ISLAMABAD: Maritime Affairs Minister Junaid Anwar Chaudhry on Saturday said the fish and fisheries product exports exceeded the $500 million mark for the first time in the first eleven months of the current fiscal year, mainly due to the opening of the Russian market.
In a statement, the minister called it a landmark achievement for the maritime sector and the blue economy.
Currently, the minister said 16 Pakistani companies have been authorised to export seafood to Russia.
He was confident that access to Russia could pave the way into other Eurasian Economic Union markets and estimated that annual seafood exports could climb to $800m, with initial exports to Russia alone projected to reach about $300m.
‘Historic high’ driven by new Russian market access
Frozen fish remained the top export category. Other exports, including shrimps, prawns, crabs, sardines, mackerel, flatfish and fish meal, helped broaden the product mix and increase value-added processing.
China remained the largest seafood market, importing nearly 59pc of total seafood exports. Thailand was the second‑largest market, importing mainly Hazard Analysis Critical Control Point (HACCP)‑processed shrimps and prawns valued at $31.3m. HACCP is a globally recognised food safety management system designed to proactively identify, evaluate, and control potential biological, chemical, and physical hazards throughout the food production process.

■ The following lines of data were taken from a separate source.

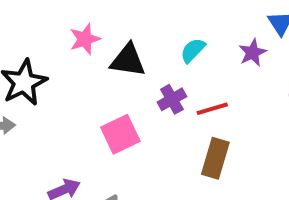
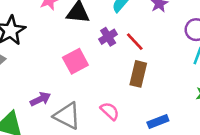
red line: (212, 109) -> (135, 42), turned 66

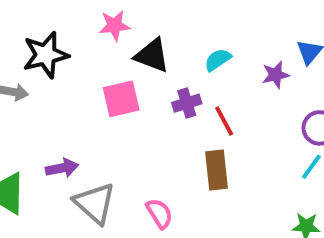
pink square: (75, 61) -> (121, 99), moved
brown rectangle: (138, 74) -> (217, 170), turned -35

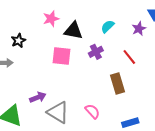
black star: (46, 55) -> (18, 41), size x0.6
pink square: (121, 99) -> (62, 56), turned 30
red line: (224, 121) -> (129, 57), moved

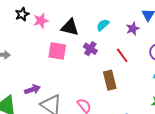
pink star: (51, 19) -> (41, 21), moved
black star: (18, 41) -> (22, 14), moved
purple cross: (96, 52) -> (90, 49), turned -32

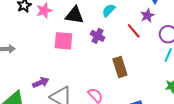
purple star: (133, 29) -> (147, 16), moved
red line: (122, 55) -> (134, 31), moved

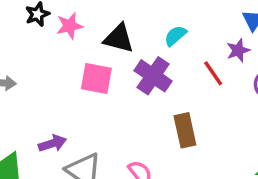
purple cross: (98, 36) -> (153, 76), size x1.5

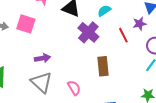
pink square: (96, 78) -> (26, 24), moved
purple arrow: (52, 143) -> (42, 58), moved

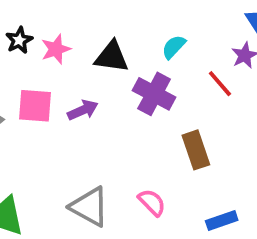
purple arrow: (42, 58) -> (83, 110), moved

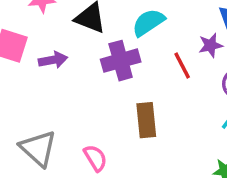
cyan semicircle: (174, 47) -> (148, 22), size x1.4
purple cross: (154, 94) -> (121, 61), turned 33

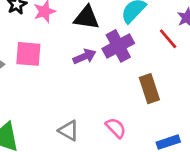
purple arrow: (53, 60) -> (84, 56), moved
gray triangle: (38, 148) -> (69, 131), size x0.7

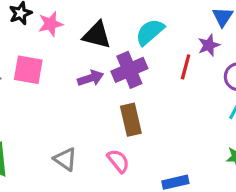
red line: (168, 39) -> (186, 67), turned 50
brown rectangle: (149, 89) -> (131, 120), moved

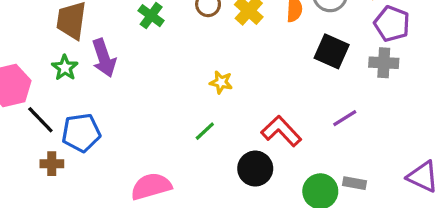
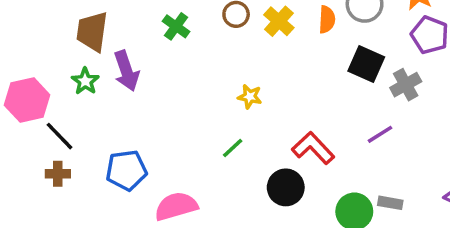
gray cross: (384, 63) -> (406, 85), moved, turned -32
blue pentagon: (81, 133) -> (126, 170), moved
brown cross: (52, 164) -> (58, 174), moved

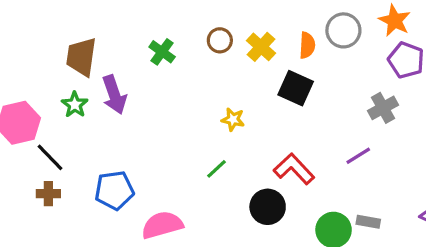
black square: (366, 64) -> (296, 88), moved

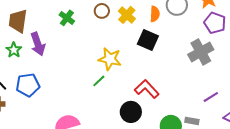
gray cross: (383, 108) -> (201, 52), size x1.4
yellow star: (233, 119) -> (110, 59), size x1.6
purple line: (358, 156) -> (211, 97), moved
green line: (216, 169) -> (99, 81), moved
blue pentagon: (114, 190) -> (28, 85), moved

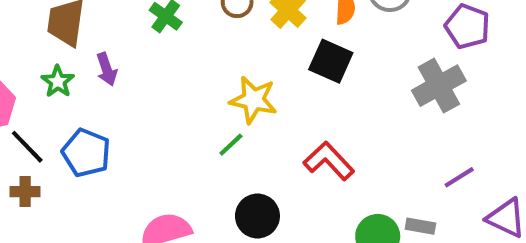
purple arrow: (38, 44) -> (107, 69), size x0.7
blue pentagon: (28, 85) -> (86, 153), turned 30
black circle: (131, 112) -> (257, 216), moved

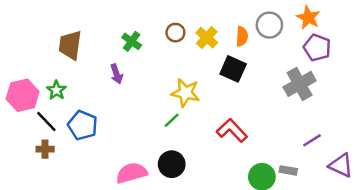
purple arrow: (107, 69) -> (117, 74), moved
green star: (58, 81) -> (56, 90), moved
black circle: (257, 216) -> (172, 164), moved

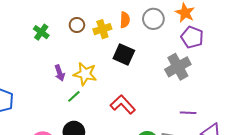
orange semicircle: (242, 36) -> (125, 20), moved
yellow cross: (207, 38) -> (102, 29), turned 30
purple arrow: (117, 74) -> (60, 73), moved
purple line: (312, 140) -> (188, 113), turned 35

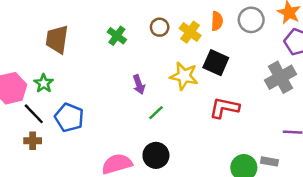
yellow cross: (102, 29) -> (190, 32), turned -36
yellow star: (85, 74) -> (184, 76), moved
red L-shape: (123, 105) -> (224, 108), moved, turned -35

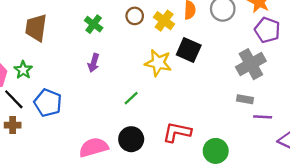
purple arrow: (139, 85) -> (94, 63), moved, turned 36
red L-shape: (224, 108) -> (177, 132), moved
gray rectangle: (269, 161) -> (245, 99), moved

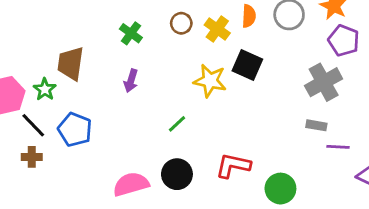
brown trapezoid: (36, 28) -> (71, 63), moved

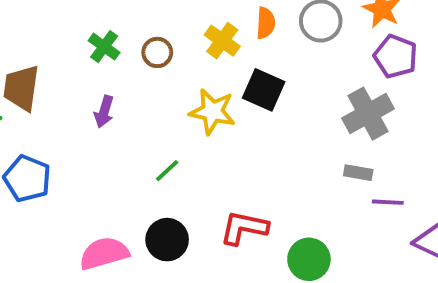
brown circle: (181, 23) -> (157, 52), moved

Pakistan exports fish and seafood to the UAE, Malaysia, Japan, the EU, Saudi Arabia, Vietnam, Kuwait and the United States. Pakistan has recently secured a four-year extension for seafood exports to the United States after the National Oceanic and Atmospheric Administration classified Pakistani fisheries as “comparable” under the Marine Mammal Protection Act.
Recently, the minister announced a major infrastructure plan to establish a 100-acre seafood processing and export zone at the Korangi Fisheries Harbour Authority to promote the blue economy and expand the authority’s role in global seafood trade. Estimated at $60-80 million, the project would house 20-25 medium- and large-scale processing units for fish, shrimp, and cephalopods, along with value-addition and export-grade packaging facilities.
The zone will include cold storage and blast-freezing facilities with multi-temperature storage from minus 18 to minus 40 degrees Celsius, ice plants and flake ice stations with a daily production capacity of 50-100 tonnes, he added.
Mr Chaudhry noted that seafood would move via sea, air and land routes, adding that overland corridors to Central Asia offered cost-effective opportunities amid rising demand in Kazakhstan, Uzbekistan and Turkmenistan.